-- EXERCISE DATA --

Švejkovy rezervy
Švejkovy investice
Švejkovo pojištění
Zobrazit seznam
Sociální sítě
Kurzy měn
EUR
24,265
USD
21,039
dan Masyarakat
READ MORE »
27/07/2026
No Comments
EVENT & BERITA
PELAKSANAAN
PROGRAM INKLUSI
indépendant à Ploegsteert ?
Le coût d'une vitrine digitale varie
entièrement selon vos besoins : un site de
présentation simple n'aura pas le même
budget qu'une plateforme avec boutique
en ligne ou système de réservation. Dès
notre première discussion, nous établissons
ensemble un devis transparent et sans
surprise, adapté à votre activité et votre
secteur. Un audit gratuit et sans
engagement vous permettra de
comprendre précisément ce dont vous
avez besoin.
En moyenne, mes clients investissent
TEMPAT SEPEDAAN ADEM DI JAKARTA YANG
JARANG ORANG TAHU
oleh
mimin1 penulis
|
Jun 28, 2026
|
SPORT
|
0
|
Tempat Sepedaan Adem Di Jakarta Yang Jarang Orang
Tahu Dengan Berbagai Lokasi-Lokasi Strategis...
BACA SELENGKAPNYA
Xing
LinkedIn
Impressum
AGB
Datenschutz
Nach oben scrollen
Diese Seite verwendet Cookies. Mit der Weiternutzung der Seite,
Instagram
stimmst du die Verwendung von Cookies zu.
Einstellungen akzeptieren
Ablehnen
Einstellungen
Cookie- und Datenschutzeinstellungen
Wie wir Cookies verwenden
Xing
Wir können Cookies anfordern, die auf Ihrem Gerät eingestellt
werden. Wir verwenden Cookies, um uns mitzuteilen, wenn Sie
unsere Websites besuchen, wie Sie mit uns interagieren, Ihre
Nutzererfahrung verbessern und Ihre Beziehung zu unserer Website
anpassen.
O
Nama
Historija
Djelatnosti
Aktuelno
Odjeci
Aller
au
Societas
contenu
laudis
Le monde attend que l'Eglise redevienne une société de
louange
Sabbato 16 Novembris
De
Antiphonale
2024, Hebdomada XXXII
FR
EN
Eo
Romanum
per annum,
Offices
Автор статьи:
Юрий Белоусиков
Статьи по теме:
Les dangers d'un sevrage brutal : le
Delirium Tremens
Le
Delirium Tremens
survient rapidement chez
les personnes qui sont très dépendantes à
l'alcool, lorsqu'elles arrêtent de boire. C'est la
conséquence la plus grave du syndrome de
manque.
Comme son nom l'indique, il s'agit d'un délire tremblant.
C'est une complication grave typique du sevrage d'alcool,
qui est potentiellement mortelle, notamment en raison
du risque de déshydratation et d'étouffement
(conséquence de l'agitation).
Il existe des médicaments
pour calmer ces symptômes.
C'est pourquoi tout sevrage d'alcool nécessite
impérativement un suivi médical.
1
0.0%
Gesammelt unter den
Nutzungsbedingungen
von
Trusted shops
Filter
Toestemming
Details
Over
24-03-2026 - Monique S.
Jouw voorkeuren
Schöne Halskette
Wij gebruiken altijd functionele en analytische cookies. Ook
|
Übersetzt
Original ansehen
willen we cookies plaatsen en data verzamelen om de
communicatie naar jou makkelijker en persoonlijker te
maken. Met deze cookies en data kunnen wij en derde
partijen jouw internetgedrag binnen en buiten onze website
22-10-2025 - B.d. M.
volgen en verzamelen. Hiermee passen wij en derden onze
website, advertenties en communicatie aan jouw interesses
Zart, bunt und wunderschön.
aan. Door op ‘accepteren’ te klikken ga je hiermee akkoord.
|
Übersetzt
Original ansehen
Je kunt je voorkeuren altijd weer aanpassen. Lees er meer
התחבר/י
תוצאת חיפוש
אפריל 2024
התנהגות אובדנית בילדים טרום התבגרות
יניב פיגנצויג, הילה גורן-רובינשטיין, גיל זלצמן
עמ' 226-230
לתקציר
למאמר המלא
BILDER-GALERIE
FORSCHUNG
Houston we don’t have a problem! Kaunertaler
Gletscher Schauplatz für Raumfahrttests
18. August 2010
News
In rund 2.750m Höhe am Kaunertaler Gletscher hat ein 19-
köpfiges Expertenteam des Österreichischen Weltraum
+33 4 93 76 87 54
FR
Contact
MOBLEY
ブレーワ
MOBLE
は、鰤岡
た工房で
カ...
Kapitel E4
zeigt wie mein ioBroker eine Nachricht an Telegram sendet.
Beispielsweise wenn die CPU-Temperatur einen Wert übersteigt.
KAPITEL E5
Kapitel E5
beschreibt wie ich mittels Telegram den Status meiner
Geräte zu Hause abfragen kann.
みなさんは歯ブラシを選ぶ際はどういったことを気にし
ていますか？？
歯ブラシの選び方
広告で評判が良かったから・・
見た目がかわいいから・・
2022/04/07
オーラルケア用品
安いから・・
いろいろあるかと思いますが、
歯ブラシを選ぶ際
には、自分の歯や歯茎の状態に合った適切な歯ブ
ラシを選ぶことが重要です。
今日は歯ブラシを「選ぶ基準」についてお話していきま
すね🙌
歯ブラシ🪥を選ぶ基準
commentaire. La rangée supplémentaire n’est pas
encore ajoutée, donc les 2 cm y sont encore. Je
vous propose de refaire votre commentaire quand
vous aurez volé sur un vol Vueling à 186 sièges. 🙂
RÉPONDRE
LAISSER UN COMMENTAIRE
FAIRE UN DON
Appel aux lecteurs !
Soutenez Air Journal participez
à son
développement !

-- WORK REQUIRED --
Copy all lines from the data that hold the word "Švejkovy".

-- SOLUTION TO THIS EXERCISE --
Švejkovy rezervy
Švejkovy investice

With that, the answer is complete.